**EXERCISE**
Each line from the one containing "Answer in <instances>...</instances>. Segment every" to the last line of the listing below must be reproduced exactly, and nothing more.

#### ENTRIES SHOWN ####

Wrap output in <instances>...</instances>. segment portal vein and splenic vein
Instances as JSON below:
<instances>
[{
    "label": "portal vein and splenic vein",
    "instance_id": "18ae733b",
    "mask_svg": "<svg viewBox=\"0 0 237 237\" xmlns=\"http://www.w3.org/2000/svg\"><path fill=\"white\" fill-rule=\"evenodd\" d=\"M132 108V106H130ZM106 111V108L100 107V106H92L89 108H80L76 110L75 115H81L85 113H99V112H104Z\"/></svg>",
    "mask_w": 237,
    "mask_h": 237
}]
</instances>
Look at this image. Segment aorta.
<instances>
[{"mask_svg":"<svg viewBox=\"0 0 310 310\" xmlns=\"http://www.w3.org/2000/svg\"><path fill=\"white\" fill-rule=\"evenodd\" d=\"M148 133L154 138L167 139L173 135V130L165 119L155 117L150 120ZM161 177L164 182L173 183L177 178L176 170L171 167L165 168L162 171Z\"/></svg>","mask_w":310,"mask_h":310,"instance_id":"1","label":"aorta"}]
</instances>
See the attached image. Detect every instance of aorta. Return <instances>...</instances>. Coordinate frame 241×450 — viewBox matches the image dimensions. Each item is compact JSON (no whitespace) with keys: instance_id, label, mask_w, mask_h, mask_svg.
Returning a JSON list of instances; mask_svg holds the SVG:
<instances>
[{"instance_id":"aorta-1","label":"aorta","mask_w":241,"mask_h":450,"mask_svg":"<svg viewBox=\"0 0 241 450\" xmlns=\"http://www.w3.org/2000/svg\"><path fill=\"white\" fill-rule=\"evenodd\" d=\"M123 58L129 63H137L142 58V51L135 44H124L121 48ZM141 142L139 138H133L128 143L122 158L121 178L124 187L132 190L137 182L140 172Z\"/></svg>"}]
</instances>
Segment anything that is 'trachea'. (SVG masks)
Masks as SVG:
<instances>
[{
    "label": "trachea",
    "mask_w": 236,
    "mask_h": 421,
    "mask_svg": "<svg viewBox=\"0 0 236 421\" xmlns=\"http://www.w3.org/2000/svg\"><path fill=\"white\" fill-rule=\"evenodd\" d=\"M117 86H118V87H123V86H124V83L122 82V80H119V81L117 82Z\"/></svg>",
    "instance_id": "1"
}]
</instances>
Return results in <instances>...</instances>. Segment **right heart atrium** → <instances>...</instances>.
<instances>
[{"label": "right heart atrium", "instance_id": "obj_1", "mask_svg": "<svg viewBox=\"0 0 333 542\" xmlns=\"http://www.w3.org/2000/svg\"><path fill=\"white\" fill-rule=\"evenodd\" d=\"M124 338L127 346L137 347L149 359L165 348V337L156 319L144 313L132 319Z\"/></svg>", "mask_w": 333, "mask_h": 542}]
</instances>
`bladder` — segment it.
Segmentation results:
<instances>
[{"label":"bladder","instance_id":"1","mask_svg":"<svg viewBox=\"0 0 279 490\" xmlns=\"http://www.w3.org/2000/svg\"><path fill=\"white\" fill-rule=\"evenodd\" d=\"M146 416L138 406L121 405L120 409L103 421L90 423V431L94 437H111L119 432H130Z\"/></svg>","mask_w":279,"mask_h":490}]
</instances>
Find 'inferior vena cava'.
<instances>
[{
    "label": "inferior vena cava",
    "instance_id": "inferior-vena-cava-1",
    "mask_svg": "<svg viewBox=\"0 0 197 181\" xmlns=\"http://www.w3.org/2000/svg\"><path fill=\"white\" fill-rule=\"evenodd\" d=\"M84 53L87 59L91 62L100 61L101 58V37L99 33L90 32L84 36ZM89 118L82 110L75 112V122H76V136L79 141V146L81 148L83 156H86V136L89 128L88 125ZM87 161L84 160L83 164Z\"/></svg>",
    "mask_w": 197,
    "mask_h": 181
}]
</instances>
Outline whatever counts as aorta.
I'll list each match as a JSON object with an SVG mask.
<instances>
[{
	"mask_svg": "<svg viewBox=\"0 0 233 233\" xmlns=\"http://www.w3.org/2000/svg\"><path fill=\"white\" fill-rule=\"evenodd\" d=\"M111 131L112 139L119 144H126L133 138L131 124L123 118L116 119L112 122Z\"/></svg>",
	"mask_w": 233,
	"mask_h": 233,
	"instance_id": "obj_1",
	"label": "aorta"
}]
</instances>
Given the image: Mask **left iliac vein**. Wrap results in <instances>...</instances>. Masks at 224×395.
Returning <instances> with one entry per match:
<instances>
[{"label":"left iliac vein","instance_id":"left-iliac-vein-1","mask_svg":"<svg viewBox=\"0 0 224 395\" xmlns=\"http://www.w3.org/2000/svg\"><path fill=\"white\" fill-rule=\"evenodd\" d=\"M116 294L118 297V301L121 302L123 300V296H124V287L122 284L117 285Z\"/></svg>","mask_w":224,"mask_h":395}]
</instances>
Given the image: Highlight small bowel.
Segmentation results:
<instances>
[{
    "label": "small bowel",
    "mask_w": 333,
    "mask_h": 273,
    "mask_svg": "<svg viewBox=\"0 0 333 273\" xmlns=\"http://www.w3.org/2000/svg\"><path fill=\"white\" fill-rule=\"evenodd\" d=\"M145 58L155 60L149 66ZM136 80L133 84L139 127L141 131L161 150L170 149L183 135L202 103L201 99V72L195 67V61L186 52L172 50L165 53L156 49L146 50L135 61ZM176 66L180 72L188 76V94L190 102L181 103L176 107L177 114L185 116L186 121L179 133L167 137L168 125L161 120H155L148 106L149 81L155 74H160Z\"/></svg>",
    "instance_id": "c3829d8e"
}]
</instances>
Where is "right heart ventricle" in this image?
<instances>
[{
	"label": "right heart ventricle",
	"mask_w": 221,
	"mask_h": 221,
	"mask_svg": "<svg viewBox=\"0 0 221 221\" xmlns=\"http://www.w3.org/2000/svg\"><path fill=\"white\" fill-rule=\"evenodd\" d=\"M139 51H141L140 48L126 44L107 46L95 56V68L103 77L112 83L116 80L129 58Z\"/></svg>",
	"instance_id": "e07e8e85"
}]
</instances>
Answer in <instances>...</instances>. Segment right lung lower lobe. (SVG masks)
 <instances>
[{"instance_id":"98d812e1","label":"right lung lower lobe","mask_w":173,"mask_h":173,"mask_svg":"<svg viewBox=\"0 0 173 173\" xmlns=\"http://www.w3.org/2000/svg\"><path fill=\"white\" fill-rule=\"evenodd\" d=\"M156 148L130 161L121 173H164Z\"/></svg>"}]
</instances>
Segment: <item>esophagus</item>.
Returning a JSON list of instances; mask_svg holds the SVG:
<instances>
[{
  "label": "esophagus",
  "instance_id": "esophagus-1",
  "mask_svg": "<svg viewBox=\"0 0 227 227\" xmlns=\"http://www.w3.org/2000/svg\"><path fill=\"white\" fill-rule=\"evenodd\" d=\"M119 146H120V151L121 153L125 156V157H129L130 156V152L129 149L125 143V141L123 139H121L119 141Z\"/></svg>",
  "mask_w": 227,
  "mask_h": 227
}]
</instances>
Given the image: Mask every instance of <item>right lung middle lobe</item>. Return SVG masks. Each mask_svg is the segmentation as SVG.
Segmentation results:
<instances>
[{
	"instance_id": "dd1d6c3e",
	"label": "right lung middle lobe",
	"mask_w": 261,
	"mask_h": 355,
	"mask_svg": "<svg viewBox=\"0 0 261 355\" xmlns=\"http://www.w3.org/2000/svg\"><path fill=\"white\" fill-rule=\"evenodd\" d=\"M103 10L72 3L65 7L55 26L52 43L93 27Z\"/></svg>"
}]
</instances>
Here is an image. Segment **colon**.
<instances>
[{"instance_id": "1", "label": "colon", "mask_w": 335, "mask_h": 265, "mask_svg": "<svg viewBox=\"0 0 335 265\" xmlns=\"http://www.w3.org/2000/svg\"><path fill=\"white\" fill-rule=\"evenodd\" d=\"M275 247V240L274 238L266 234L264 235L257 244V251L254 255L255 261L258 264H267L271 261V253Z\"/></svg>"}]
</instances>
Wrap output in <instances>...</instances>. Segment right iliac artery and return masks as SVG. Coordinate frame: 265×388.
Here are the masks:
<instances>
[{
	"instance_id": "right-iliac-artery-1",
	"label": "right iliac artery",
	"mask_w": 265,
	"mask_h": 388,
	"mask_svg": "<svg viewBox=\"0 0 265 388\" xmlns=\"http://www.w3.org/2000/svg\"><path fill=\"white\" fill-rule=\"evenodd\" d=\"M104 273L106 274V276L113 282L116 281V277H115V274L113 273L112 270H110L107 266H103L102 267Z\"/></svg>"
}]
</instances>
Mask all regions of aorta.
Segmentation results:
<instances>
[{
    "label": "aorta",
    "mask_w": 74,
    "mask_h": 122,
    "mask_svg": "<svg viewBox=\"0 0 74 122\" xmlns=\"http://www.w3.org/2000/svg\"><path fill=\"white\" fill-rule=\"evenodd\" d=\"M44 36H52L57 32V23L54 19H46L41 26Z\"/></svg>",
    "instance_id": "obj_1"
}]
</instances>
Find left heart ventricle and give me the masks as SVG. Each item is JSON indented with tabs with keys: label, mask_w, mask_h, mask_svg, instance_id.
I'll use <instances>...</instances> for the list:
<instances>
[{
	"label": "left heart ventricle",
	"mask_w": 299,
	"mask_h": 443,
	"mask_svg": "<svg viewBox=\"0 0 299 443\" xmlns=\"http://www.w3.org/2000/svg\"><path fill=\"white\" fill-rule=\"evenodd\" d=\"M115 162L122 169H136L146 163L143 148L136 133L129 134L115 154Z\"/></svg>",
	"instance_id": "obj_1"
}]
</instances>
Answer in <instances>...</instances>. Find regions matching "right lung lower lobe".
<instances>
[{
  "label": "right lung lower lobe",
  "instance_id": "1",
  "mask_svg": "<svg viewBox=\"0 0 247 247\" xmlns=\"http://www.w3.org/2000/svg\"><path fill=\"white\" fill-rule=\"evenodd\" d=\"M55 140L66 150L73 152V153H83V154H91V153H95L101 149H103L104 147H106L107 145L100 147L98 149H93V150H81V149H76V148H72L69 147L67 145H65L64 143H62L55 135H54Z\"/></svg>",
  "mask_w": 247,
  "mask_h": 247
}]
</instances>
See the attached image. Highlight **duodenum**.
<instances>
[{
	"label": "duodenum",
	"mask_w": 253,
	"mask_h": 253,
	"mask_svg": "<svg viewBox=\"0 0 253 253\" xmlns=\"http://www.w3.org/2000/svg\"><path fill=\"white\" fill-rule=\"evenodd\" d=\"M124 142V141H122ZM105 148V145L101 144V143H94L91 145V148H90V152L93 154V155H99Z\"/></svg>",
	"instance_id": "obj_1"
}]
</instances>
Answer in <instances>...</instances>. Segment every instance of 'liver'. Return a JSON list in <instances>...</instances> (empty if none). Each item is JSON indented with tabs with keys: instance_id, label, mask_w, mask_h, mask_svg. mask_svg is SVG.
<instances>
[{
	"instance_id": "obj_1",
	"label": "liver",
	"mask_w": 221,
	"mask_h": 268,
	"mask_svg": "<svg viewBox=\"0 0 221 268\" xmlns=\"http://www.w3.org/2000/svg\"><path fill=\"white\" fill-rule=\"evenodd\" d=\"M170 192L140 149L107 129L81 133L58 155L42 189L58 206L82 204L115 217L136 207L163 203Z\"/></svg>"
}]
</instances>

####

**SOLUTION FOR THIS PROBLEM**
Answer in <instances>...</instances>. Segment every instance of 'liver'. Return a JSON list in <instances>...</instances> (empty if none). Each item is JSON indented with tabs with keys: instance_id, label, mask_w, mask_h, mask_svg. mask_svg is SVG.
<instances>
[{
	"instance_id": "obj_1",
	"label": "liver",
	"mask_w": 221,
	"mask_h": 268,
	"mask_svg": "<svg viewBox=\"0 0 221 268\" xmlns=\"http://www.w3.org/2000/svg\"><path fill=\"white\" fill-rule=\"evenodd\" d=\"M170 192L140 149L107 129L81 133L58 155L42 189L58 206L82 204L115 217L136 207L163 203Z\"/></svg>"
}]
</instances>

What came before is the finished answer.